Existe-t-il une procédure permettant de changer le mdp admin pour me permettre de garder mon G5 en l'état, et pouvoir aller sur internet et faire les mises à jour ?
Merci et reconnaissance éternelle à celui qui pourra me dépanner.

P.S. J'ai oublié de préciser que je n'ai pas de CD d'installation Tiger.


----------



## pascalformac (2 Mars 2014)

anjacq a dit:


> Bonjour,
> J'ai acheté (chez Cash Express) un G5 PPC bi-proc 1,8 Ghz, 4 Go SDRAM, HD 160 Go, cg Radeon 96OO pro, OS X Tiger 10.4.11 en provenance d'une boîte de graphisme, avec plein de logiciels installés.
> Je souhaiterais l'utiliser tel quel, car il fonctionne parfaitement bien.

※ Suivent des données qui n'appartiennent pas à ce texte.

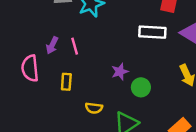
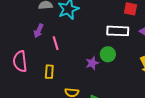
purple arrow: (52, 45) -> (39, 31), moved
green circle: (141, 87) -> (108, 54), moved

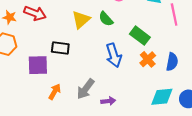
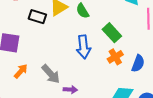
black rectangle: (60, 48) -> (37, 17), moved
gray arrow: (86, 89) -> (51, 74), turned -90

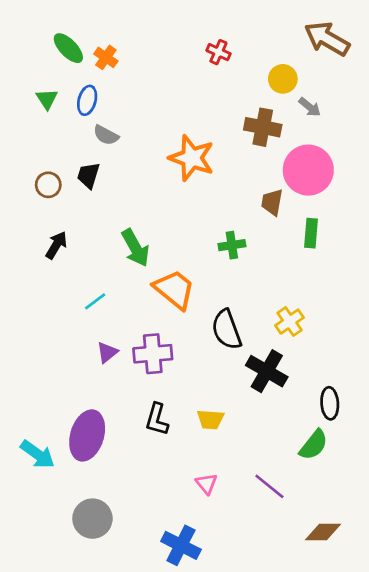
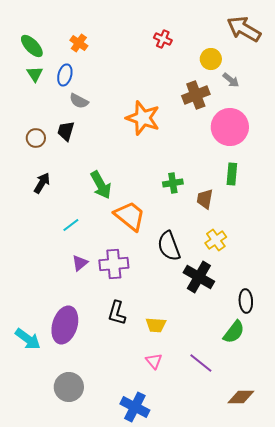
green ellipse: (68, 48) -> (32, 46), moved
brown cross: (263, 127) -> (196, 95), turned -32
brown trapezoid: (272, 202) -> (205, 199), moved
yellow trapezoid: (210, 419) -> (156, 325), moved

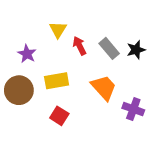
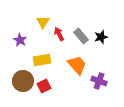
brown circle: (19, 90) -> (23, 81), moved
red square: (59, 116) -> (44, 86), turned 32

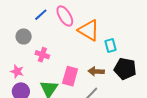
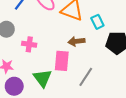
brown arrow: (96, 71) -> (76, 41), moved

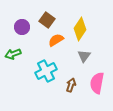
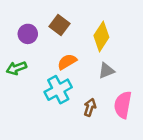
orange semicircle: (56, 40) -> (67, 62), moved
gray triangle: (84, 56) -> (106, 71), turned 32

il est possible , pas sûr  ca dépend des réglages- que tu puisses AJOUTER un compte  ADMI
essaye




> P.S. J'ai oublié de préciser que je n'ai pas de CD d'installation Tiger.


ca c'est pas bon du tout
eventuellement trouver un tiger UNIVERSEL ( noir)
devenu assez cher en occaze , mais t'as peut etre un ami  qui en a un


----------



## Xidi73 (2 Mars 2014)

Salut !

Si t'es sur Liège, je veux bien te dépanner, je l'ai encore.
Mais je ne sais pas le vendre, j'en ai fort besoin.

Enfin voilà,


Cordialement,

Xidi73


----------



## anjacq (3 Mars 2014)

Merci de ta proposition Xidi73, mais malheureusement je n'habite pas Liège et je n'ai pas l'intention d'y aller prochainement...
Cordialement.


----------



## pascalformac (3 Mars 2014)

anjacq a dit:


> Merci de ta proposition Xidi73, mais malheureusement je n'habite pas Liège et je n'ai pas l'intention d'y aller prochainement...
> Cordialement.


ceci dit si tu indiquais
si tu as des amis avec ce cd-dvd
ou ta ville 
ca aiderait à faire avancer....


----------



## anjacq (3 Mars 2014)

pascalformac a dit:


> ceci dit si tu indiquais
> si tu as des amis avec ce cd-dvd
> ou ta ville
> ca aiderait à faire avancer....




Tu as raison. 
J'habite Coulonges sur l'Autize (79160), alors si quelqu'un du Poitou-Charentes peut me proposer un DVD d'install d'OS X Leopard, je suis preneur.
Merci.


----------



## pascalformac (3 Mars 2014)

ben au début tu mentionnes ...tiger


----------



## anjacq (3 Mars 2014)

C'est vrai, c'est un lapsus, je voulais dire Tiger bien sûr.


----------



## macomaniac (10 Mars 2014)

Salut *anjacq*.

Si *Pascal 77* ne voit pas d'inconvénient à la publication de ce qui suit (Macs PPC plus supportés par Apple, DVD d'install «Tiger 10.4.3» plus commercialisé par Apple) : 

j'ai fait 2 copies de mon DVD universel (retail) noir : «Tiger Install DVD 10.4.3» - une au format _image_comprimée_, une autre au format _maître CD/DVD_ - sur des DVD 4,7 Go basiques. Les 2 _bootent_ également. Si tu es toujours intéressé, communique-moi une adresse par message privé et un facteur zélé fendra la plaine poitevine pour te les délivrer à _Coulonges_.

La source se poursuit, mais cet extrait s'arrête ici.